Ces méthodes ont été déployées à nouveau en Libye. Au côté des troupes de l’Armée nationale libyenne du général Haftar, allié du Kremlin, les contractors ont participé à des missions de soutien, de formation des officiers, de protection des sites pétroliers, de renseignement et de propagande pro-Haftar en recrutant d’ancien cadres khadafistes et acquérant des médias locaux. Les hommes de Dimitri Outkine ont également pris part à des offensives militaires directes de grande échelle comme la bataille de Tripoli, début 2018. Ce mode opératoire multi-facettes se décline au sein d’autres terrains africains, signe d’une réorientation stratégique du Kremlin qui entend nouer des relations fortes avec des Etats en quête de soutien économique, politique ou sécuritaire. Le Soudan, le Vénézuela, Madagascar et le Mozambique sont ainsi approchés par le groupe Wagner, tandis que des centaines de paramilitaires concurrencent le rôle de la France comme premier partenaire en Centrafrique.

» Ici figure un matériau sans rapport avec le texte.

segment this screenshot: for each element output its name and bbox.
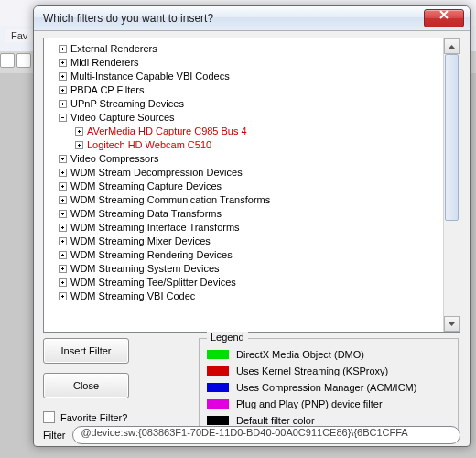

La France n’est cependant pas le seul Etat occidental à s’inquiéter de la montée en puissance officieuse du bras armé russe en Afrique. Mais si les Etats-Unis ont réagi ponctuellement en Syrie, une réponse commune organisée se fait attendre, au risque de voir l’influence politique du groupe Wagner croître. Son utilisation par le Kremlin en complément des forces russes régulières, dans des conflits souvent asymétriques, ses activités d’influence ou de déstabilisation inquiètent les Européens. Illégale au regard du droit russe, la firme russe se place en marge de l’ordre international en évitant de signer l’ICOC, code de conduite des entreprises du secteur. Cette stratégie et ce mode opératoire ne sont pas sans exposer le groupe à des risques majeurs. Des comportements individuels et de groupe déviants sont signalés : exactions – l’enquête est en cours actuellement – en Syrie, assassinats de journalistes enquêtant sur le déploiement du groupe en Centrafrique, etc. A travers le groupe, c’est bien le Kremlin qui est exposé à des risques stratégiques et en termes de réputation. Couplée à la menace de sanctions internationales, cette réalité peut remettre en cause la pérennité du Groupe.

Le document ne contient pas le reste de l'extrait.